Why is sort not working properly here ?

Platform: RHEL 5.4
In the below text file I have strings like following.

$ cat /tmp/mytextfile.txt
DISK1
DISK10
DISK101
DISK102
DISK103
DISK104
DISK105
DISK106
DISK107
DISK108
DISK109
DISK110
DISK111
DISK112
DISK113
DISK114
DISK115
.
.
.
<output snipped for better readability>
.
.
DISK459
DISK46
DISK460
DISK461
DISK462
DISK47
DISK48
DISK49
DISK5
DISK50
DISK51
DISK52
DISK53
DISK54
DISK55
DISK56
DISK57
DISK58
DISK6
DISK7
DISK8
DISK9

I wanted to sort the output based on the number after the 'DISK' string. My expected output :

 
DISK1
DISK2
DISK3
DISK4
DISK5

But when I use sort, the output looks like below

 
$ sort /tmp/mytextfile.txt
DISK1
DISK10
DISK101
DISK102
DISK103
DISK104
DISK105
DISK106
DISK107
DISK108
DISK109
DISK110
.
.
.
<output snipped for better readability>
 

# Trying with -n option. But , still the same output as above.

 
$ sort -n /tmp/mytextfile.txt
DISK1
DISK10
DISK101
DISK102
DISK103
DISK104
DISK105
DISK106
DISK107
DISK108
DISK109
DISK110

How can I get the expected output using sort or any other utility ?

Use:

# sort -n -k 1.5 /tmp/mytextfile.txt
1 Like

Thank you. It works !! But how does this work?
What is 1.5 ?

This is what sort's man page says about -k

 
-k, --key=POS1[,POS2]
              start a key at POS1, end it at POS2 (origin 1)
 

Couldn't understand how -k option works from the man page's explanation.

---------- Post updated at 10:50 AM ---------- Previous update was at 08:56 AM ----------

anyone ?

Do not bump up posts.

If someone doesn't answer your post immediately, wait! We are not on call.

-k tells it what column and what characters of each column to sort on.

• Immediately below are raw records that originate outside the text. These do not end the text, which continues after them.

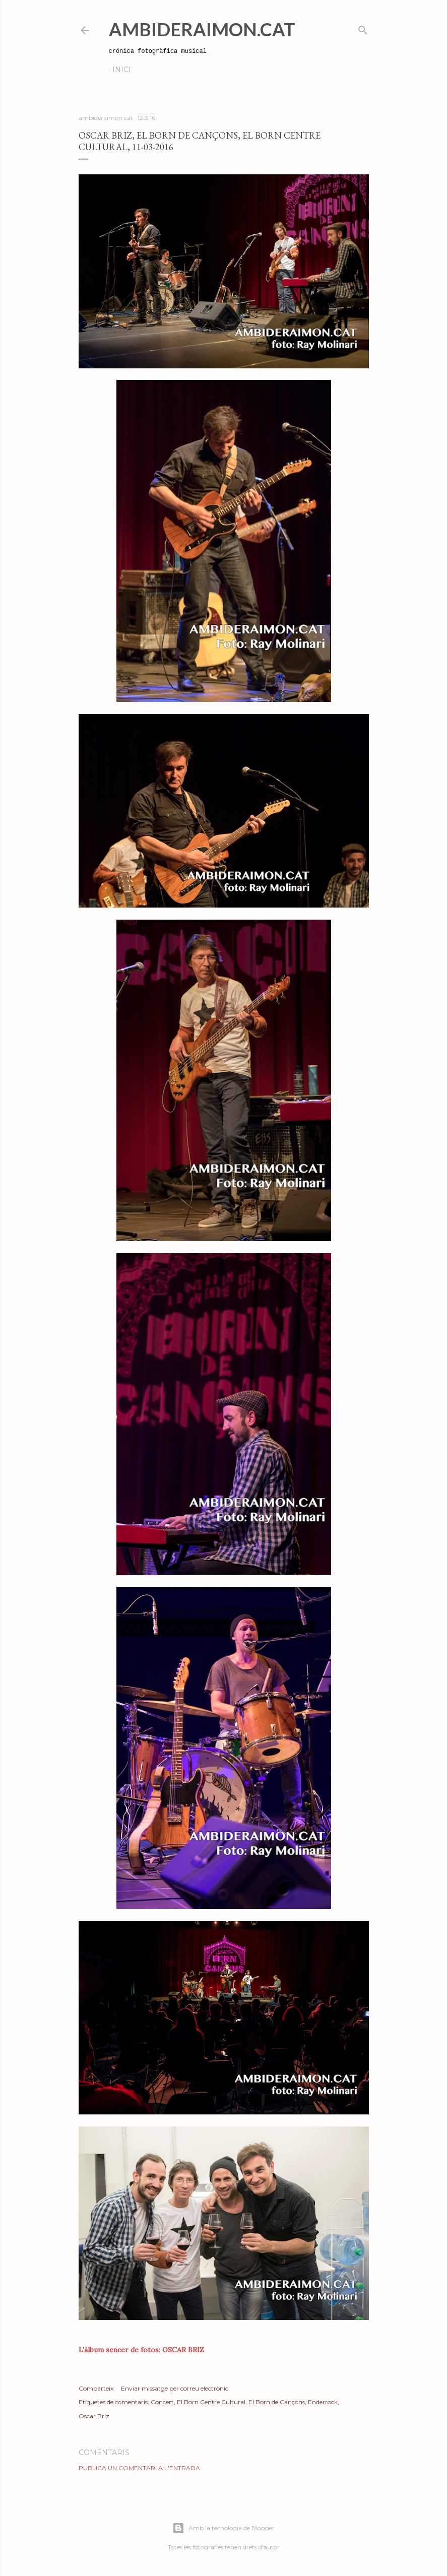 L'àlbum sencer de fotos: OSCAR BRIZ (141, 2349)
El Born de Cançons (276, 2402)
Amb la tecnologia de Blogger (223, 2528)
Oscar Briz (94, 2416)
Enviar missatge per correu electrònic (174, 2388)
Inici (121, 69)
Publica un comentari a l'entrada (139, 2468)
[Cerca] (363, 28)
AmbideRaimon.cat (202, 29)
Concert (162, 2402)
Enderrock (323, 2402)
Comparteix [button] (96, 2388)
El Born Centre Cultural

There's more detail about what denotes a column below since it's actually a bit complicated.

What does most of the work here, I think, is -n, "numeric sort".

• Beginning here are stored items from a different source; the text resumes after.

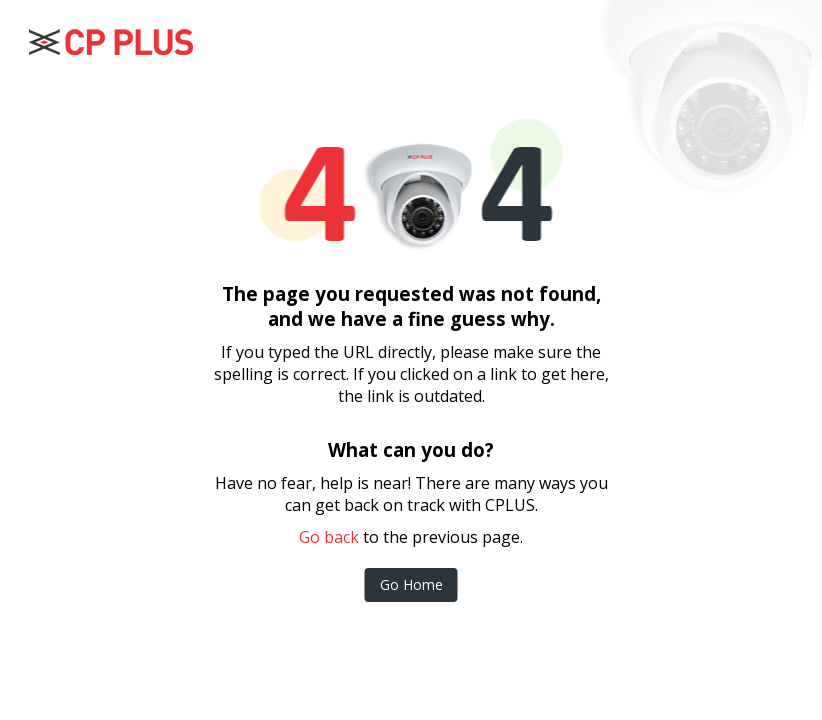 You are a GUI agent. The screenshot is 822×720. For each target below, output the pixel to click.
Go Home (411, 584)
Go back (329, 537) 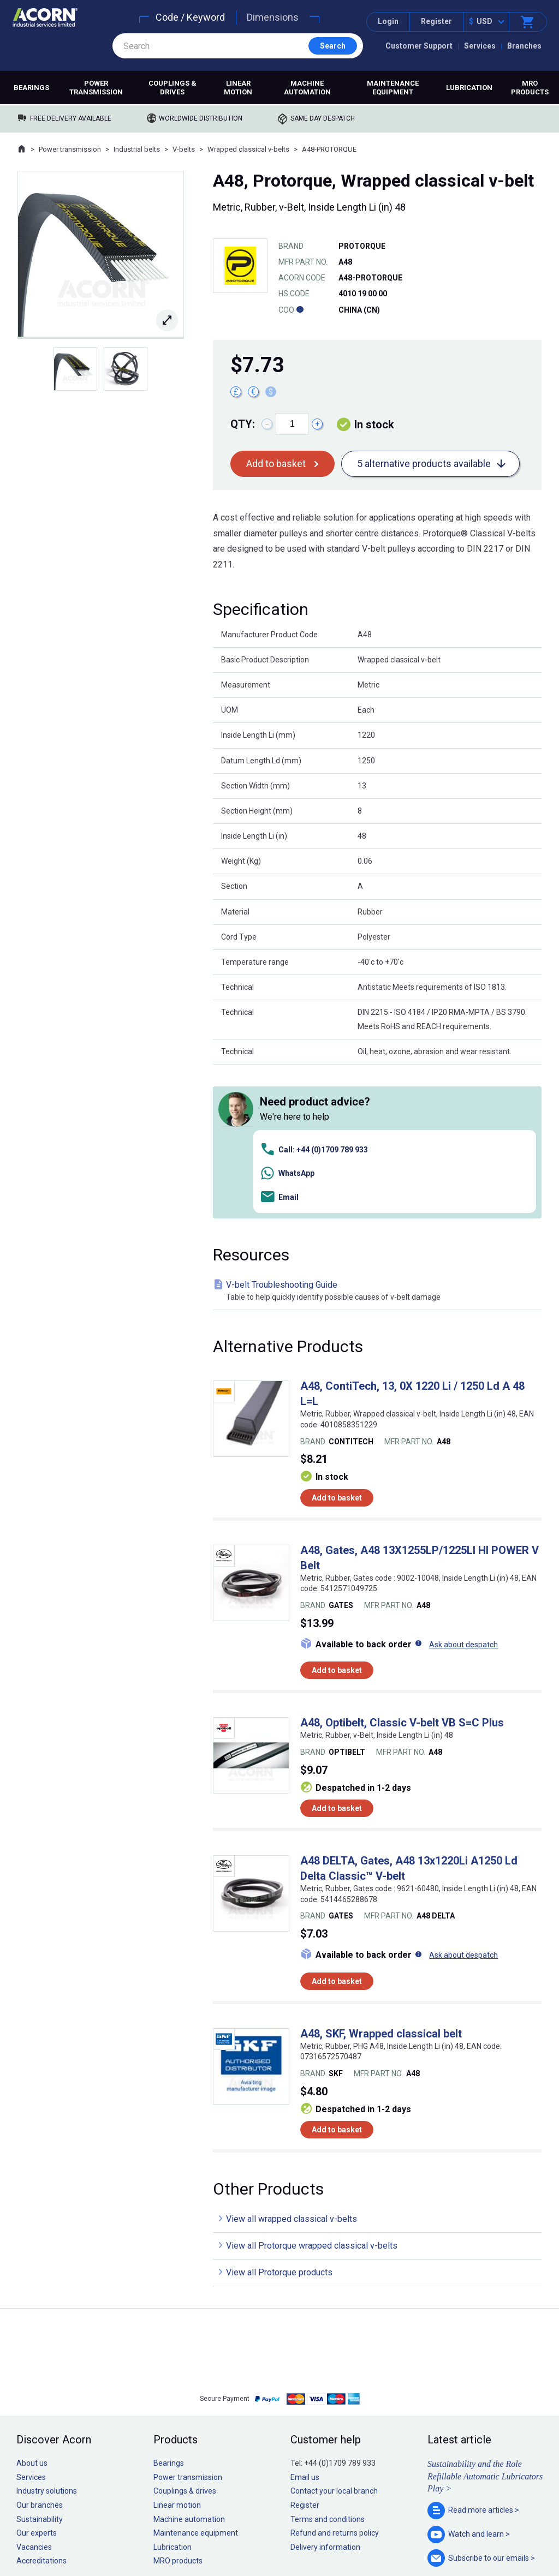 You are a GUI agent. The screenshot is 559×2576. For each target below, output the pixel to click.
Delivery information (325, 2392)
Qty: (242, 424)
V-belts (184, 149)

See the man page, roughly 35 lines down from your citation:

Since DISK is a constant four, you want to key your sort on the first field character 5 and following, numeric ordering. In the the ol day, this was '-n +0.4 -0.99' but now it is -k1.5,1.99n, as field and character offsets in +- ar zero based and in -k, one based.

If you rename your volumes with leading zeros then there is no problem with simple sort.

1 Like

Yes, you save a lot of trouble if just rename with leading zeroes. Of course, might start with DISK001 and oops now we need a DISK1000, so need to put in enough capacity.

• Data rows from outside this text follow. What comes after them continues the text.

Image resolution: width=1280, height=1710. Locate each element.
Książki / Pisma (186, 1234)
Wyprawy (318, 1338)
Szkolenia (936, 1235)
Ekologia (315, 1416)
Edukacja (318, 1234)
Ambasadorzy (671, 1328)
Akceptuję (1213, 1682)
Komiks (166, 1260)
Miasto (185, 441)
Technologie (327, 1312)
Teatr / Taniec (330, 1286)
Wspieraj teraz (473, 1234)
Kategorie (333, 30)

Although the .99 will work for most fields, the standards say that -k1.5,1.99n specifies a sort key performing a numeric sort on the 5th through the 99th characters of the 1st field. The standard way to specify performing a numeric sort starting with the 5th character of the 1st field through the end of the 1st field would be -k1.5,1n or -k1.5,1.0n . And, for the record, the sort key -k1.5n specifies a numeric sort key starting with the 5th character of the 1st field and continuing through the end of the line.

Yes, 99 was a hack for as many digits as sort can find. Since sort probably does an atof(), it stops when it hits non-numeric after white space and then numeric.

Remember that in not -n, sort deals with letters -- you could go hex or just 0-9A-Z on a digit. As long as $LC_ALL is C, sort is in ascii/iso8859-1 one byte char land where 0-9 are less than A-Z. I even came up with a special code where I fused the values of visual synonyms like 0 and O, S and 5, 1 and I, 2 and Z, 8 and B together for a 5 bit number, but now I am 1 short, so choose a font with a small top on the 8 (10 + 26 = 36, - 4 = 32). I was working on tape identity numbers, where the OS had 5 places but the customer had way over 100K volumes. 5 5 bit numbers is 32 billion. If you go lower case an symbols, you might make 6 bits, again eliminating the visually similar.